◆ Assigned task
Take each line of the entries below that contains "SundayMondayTuesdayWednesdayThursdayFrid" and copy it.

◆ Data provided
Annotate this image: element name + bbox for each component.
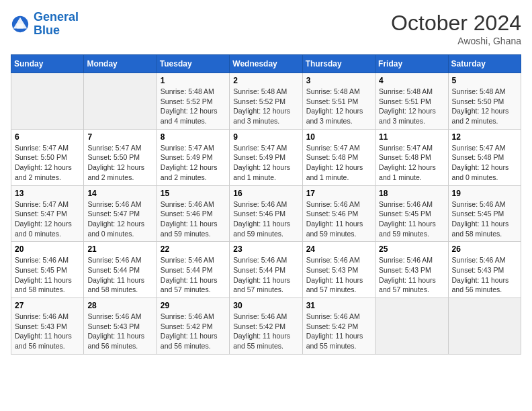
calendar-cell: 11Sunrise: 5:47 AM Sunset: 5:48 PM Dayli… [375,129,448,185]
day-number: 28 [87,301,152,310]
day-number: 3 [306,76,371,85]
day-number: 27 [15,301,80,310]
logo-text: General Blue [34,11,79,38]
day-number: 20 [15,244,80,254]
day-info: Sunrise: 5:46 AM Sunset: 5:44 PM Dayligh… [87,255,152,295]
day-info: Sunrise: 5:46 AM Sunset: 5:43 PM Dayligh… [379,255,444,295]
day-info: Sunrise: 5:46 AM Sunset: 5:42 PM Dayligh… [306,312,371,351]
day-number: 21 [87,244,152,254]
day-info: Sunrise: 5:48 AM Sunset: 5:50 PM Dayligh… [452,87,517,126]
svg-rect-2 [17,24,23,28]
weekday-header: Thursday [302,55,375,73]
day-info: Sunrise: 5:47 AM Sunset: 5:50 PM Dayligh… [87,143,152,183]
day-info: Sunrise: 5:48 AM Sunset: 5:51 PM Dayligh… [379,87,444,126]
calendar-cell: 19Sunrise: 5:46 AM Sunset: 5:45 PM Dayli… [448,185,521,242]
day-info: Sunrise: 5:46 AM Sunset: 5:42 PM Dayligh… [233,312,298,351]
weekday-header: Friday [375,55,448,73]
calendar-cell [448,298,521,355]
day-info: Sunrise: 5:46 AM Sunset: 5:46 PM Dayligh… [306,199,371,239]
weekday-header: Sunday [11,55,84,73]
calendar-week-row: 13Sunrise: 5:47 AM Sunset: 5:47 PM Dayli… [11,185,521,242]
calendar-cell: 5Sunrise: 5:48 AM Sunset: 5:50 PM Daylig… [448,73,521,130]
title-block: October 2024 Awoshi, Ghana [391,11,521,46]
calendar-week-row: 27Sunrise: 5:46 AM Sunset: 5:43 PM Dayli… [11,298,521,355]
day-info: Sunrise: 5:46 AM Sunset: 5:42 PM Dayligh… [161,312,226,351]
calendar-cell: 9Sunrise: 5:47 AM Sunset: 5:49 PM Daylig… [230,129,302,185]
day-number: 1 [161,76,226,85]
calendar-week-row: 1Sunrise: 5:48 AM Sunset: 5:52 PM Daylig… [11,73,521,130]
day-number: 10 [306,132,371,142]
calendar-cell: 15Sunrise: 5:46 AM Sunset: 5:46 PM Dayli… [157,185,229,242]
day-info: Sunrise: 5:47 AM Sunset: 5:48 PM Dayligh… [379,143,444,183]
day-number: 17 [306,189,371,198]
calendar-cell: 28Sunrise: 5:46 AM Sunset: 5:43 PM Dayli… [84,298,157,355]
calendar-cell: 29Sunrise: 5:46 AM Sunset: 5:42 PM Dayli… [157,298,229,355]
day-number: 29 [161,301,226,310]
day-number: 6 [15,132,80,142]
day-info: Sunrise: 5:46 AM Sunset: 5:43 PM Dayligh… [306,255,371,295]
day-info: Sunrise: 5:46 AM Sunset: 5:44 PM Dayligh… [233,255,298,295]
calendar-cell: 30Sunrise: 5:46 AM Sunset: 5:42 PM Dayli… [230,298,302,355]
day-info: Sunrise: 5:48 AM Sunset: 5:51 PM Dayligh… [306,87,371,126]
calendar-cell: 25Sunrise: 5:46 AM Sunset: 5:43 PM Dayli… [375,242,448,298]
calendar-cell: 8Sunrise: 5:47 AM Sunset: 5:49 PM Daylig… [157,129,229,185]
day-number: 13 [15,189,80,198]
day-info: Sunrise: 5:46 AM Sunset: 5:45 PM Dayligh… [379,199,444,239]
day-info: Sunrise: 5:47 AM Sunset: 5:48 PM Dayligh… [452,143,517,183]
calendar-cell: 10Sunrise: 5:47 AM Sunset: 5:48 PM Dayli… [302,129,375,185]
calendar-cell [11,73,84,130]
day-info: Sunrise: 5:47 AM Sunset: 5:49 PM Dayligh… [233,143,298,183]
calendar-cell: 22Sunrise: 5:46 AM Sunset: 5:44 PM Dayli… [157,242,229,298]
calendar-cell: 26Sunrise: 5:46 AM Sunset: 5:43 PM Dayli… [448,242,521,298]
month-title: October 2024 [391,11,521,36]
day-number: 23 [233,244,298,254]
day-number: 25 [379,244,444,254]
day-number: 9 [233,132,298,142]
calendar-cell: 24Sunrise: 5:46 AM Sunset: 5:43 PM Dayli… [302,242,375,298]
day-info: Sunrise: 5:46 AM Sunset: 5:43 PM Dayligh… [87,312,152,351]
calendar-cell: 6Sunrise: 5:47 AM Sunset: 5:50 PM Daylig… [11,129,84,185]
calendar-cell: 17Sunrise: 5:46 AM Sunset: 5:46 PM Dayli… [302,185,375,242]
day-number: 31 [306,301,371,310]
calendar-cell: 13Sunrise: 5:47 AM Sunset: 5:47 PM Dayli… [11,185,84,242]
calendar: SundayMondayTuesdayWednesdayThursdayFrid… [11,54,521,355]
weekday-header: Wednesday [230,55,302,73]
day-info: Sunrise: 5:48 AM Sunset: 5:52 PM Dayligh… [161,87,226,126]
day-number: 16 [233,189,298,198]
day-info: Sunrise: 5:46 AM Sunset: 5:43 PM Dayligh… [15,312,80,351]
calendar-cell: 3Sunrise: 5:48 AM Sunset: 5:51 PM Daylig… [302,73,375,130]
day-number: 15 [161,189,226,198]
day-info: Sunrise: 5:46 AM Sunset: 5:47 PM Dayligh… [87,199,152,239]
weekday-header: Monday [84,55,157,73]
day-number: 24 [306,244,371,254]
calendar-cell: 27Sunrise: 5:46 AM Sunset: 5:43 PM Dayli… [11,298,84,355]
day-number: 19 [452,189,517,198]
weekday-header: Tuesday [157,55,229,73]
day-info: Sunrise: 5:46 AM Sunset: 5:45 PM Dayligh… [452,199,517,239]
day-number: 11 [379,132,444,142]
day-info: Sunrise: 5:47 AM Sunset: 5:48 PM Dayligh… [306,143,371,183]
day-number: 18 [379,189,444,198]
day-info: Sunrise: 5:47 AM Sunset: 5:49 PM Dayligh… [161,143,226,183]
calendar-header-row: SundayMondayTuesdayWednesdayThursdayFrid… [11,55,521,73]
calendar-cell: 16Sunrise: 5:46 AM Sunset: 5:46 PM Dayli… [230,185,302,242]
weekday-header: Saturday [448,55,521,73]
day-number: 26 [452,244,517,254]
calendar-cell: 20Sunrise: 5:46 AM Sunset: 5:45 PM Dayli… [11,242,84,298]
calendar-cell: 18Sunrise: 5:46 AM Sunset: 5:45 PM Dayli… [375,185,448,242]
calendar-cell: 14Sunrise: 5:46 AM Sunset: 5:47 PM Dayli… [84,185,157,242]
day-number: 14 [87,189,152,198]
logo-icon [11,15,30,34]
day-info: Sunrise: 5:48 AM Sunset: 5:52 PM Dayligh… [233,87,298,126]
day-info: Sunrise: 5:47 AM Sunset: 5:50 PM Dayligh… [15,143,80,183]
day-number: 12 [452,132,517,142]
day-info: Sunrise: 5:46 AM Sunset: 5:45 PM Dayligh… [15,255,80,295]
calendar-cell [375,298,448,355]
calendar-cell: 12Sunrise: 5:47 AM Sunset: 5:48 PM Dayli… [448,129,521,185]
day-info: Sunrise: 5:46 AM Sunset: 5:46 PM Dayligh… [233,199,298,239]
calendar-cell: 21Sunrise: 5:46 AM Sunset: 5:44 PM Dayli… [84,242,157,298]
calendar-cell [84,73,157,130]
day-info: Sunrise: 5:46 AM Sunset: 5:46 PM Dayligh… [161,199,226,239]
calendar-cell: 7Sunrise: 5:47 AM Sunset: 5:50 PM Daylig… [84,129,157,185]
calendar-cell: 2Sunrise: 5:48 AM Sunset: 5:52 PM Daylig… [230,73,302,130]
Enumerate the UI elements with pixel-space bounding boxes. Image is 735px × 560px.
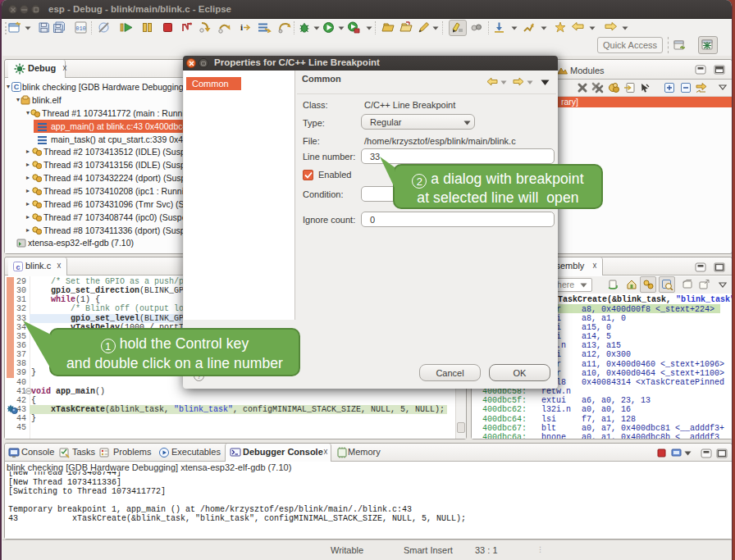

◆ Answer
calendar: SundayMondayTuesdayWednesdayThursdayFrid… [11,54,521,355]
calendar-header-row: SundayMondayTuesdayWednesdayThursdayFrid… [11,55,521,73]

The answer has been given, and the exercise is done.